[What is needed]
Beneath this instruction is a listing. Transcribe from it only the stretch from the line with "02. July 2026" through the line with "rezervarea pentru a obține cele mai bune", both end lines included, exactly as written.

[The records]
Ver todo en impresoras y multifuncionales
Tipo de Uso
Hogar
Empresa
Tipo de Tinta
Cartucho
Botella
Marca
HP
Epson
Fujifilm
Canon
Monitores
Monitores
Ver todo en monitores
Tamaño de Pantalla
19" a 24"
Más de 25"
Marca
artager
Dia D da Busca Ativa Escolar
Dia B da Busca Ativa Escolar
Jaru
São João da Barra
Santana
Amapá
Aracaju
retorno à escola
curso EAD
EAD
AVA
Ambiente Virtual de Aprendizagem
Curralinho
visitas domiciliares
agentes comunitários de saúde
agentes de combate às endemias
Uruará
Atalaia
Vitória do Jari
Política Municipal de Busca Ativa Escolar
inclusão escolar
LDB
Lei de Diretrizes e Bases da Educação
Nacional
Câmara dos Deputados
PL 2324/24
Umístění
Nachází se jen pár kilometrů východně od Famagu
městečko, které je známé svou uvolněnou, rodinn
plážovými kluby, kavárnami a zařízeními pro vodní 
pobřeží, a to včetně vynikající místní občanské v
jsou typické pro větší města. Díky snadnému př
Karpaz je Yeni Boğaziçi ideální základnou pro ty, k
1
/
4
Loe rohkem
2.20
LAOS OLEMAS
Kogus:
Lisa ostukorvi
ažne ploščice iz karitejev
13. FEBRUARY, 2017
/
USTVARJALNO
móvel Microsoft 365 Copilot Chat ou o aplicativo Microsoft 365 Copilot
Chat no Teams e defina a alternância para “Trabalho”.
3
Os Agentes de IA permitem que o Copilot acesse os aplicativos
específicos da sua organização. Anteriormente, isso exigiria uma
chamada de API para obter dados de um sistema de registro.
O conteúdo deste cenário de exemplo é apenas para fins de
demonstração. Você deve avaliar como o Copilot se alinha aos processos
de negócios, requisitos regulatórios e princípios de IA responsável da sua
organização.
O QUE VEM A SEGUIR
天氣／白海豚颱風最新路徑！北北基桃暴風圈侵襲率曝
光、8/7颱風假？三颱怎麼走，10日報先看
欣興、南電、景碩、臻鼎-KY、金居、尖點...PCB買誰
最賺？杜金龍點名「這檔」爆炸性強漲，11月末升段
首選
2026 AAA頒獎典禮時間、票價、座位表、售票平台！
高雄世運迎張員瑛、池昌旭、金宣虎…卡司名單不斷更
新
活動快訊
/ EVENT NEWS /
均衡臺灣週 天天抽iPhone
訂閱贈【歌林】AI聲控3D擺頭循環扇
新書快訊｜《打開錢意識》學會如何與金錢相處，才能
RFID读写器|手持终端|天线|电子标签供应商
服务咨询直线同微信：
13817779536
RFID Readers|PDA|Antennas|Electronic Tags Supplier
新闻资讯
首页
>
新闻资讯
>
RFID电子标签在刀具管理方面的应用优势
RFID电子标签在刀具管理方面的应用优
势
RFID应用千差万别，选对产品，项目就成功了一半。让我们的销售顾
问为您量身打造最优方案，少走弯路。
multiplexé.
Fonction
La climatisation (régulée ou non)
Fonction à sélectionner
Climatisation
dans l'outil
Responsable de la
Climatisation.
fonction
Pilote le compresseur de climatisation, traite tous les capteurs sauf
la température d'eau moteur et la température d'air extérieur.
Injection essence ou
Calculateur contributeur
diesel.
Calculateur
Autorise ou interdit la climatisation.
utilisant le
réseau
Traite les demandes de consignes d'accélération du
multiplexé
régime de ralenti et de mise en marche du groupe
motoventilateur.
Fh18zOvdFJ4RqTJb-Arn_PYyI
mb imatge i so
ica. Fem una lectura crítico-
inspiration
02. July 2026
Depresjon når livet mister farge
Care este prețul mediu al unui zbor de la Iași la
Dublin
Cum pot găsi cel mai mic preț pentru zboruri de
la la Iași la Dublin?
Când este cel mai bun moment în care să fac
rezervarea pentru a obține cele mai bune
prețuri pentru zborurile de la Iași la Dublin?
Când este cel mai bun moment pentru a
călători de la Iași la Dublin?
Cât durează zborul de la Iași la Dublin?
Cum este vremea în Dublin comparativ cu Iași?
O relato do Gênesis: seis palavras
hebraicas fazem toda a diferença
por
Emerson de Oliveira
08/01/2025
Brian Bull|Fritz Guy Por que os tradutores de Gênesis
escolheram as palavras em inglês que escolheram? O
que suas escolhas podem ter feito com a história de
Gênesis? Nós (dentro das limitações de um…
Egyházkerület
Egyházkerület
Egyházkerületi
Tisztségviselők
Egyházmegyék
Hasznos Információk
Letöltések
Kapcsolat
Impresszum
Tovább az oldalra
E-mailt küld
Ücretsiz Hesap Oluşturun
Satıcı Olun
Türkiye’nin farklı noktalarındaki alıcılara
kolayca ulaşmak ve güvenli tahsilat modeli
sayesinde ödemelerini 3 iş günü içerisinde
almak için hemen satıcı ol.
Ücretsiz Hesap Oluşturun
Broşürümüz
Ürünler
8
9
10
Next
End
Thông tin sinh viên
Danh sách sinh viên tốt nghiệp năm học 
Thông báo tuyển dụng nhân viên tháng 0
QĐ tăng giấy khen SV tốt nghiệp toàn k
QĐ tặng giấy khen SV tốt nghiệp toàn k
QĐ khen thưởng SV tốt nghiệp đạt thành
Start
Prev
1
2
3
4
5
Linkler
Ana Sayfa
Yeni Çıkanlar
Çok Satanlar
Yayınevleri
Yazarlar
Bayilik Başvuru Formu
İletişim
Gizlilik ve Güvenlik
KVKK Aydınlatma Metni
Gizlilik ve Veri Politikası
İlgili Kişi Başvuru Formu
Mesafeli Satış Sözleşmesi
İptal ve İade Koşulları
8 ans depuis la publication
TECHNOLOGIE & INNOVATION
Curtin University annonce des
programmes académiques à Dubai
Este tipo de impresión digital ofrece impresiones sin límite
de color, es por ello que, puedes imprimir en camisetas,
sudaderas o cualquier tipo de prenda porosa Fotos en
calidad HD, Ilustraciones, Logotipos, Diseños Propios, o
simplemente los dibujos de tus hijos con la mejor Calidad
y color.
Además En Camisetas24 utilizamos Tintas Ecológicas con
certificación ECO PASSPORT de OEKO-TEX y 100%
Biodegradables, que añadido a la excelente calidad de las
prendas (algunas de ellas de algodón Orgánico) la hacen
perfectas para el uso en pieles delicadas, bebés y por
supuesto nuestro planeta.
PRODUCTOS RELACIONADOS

[Solution to this problem]
02. July 2026
Depresjon når livet mister farge
Care este prețul mediu al unui zbor de la Iași la
Dublin
Cum pot găsi cel mai mic preț pentru zboruri de
la la Iași la Dublin?
Când este cel mai bun moment în care să fac
rezervarea pentru a obține cele mai bune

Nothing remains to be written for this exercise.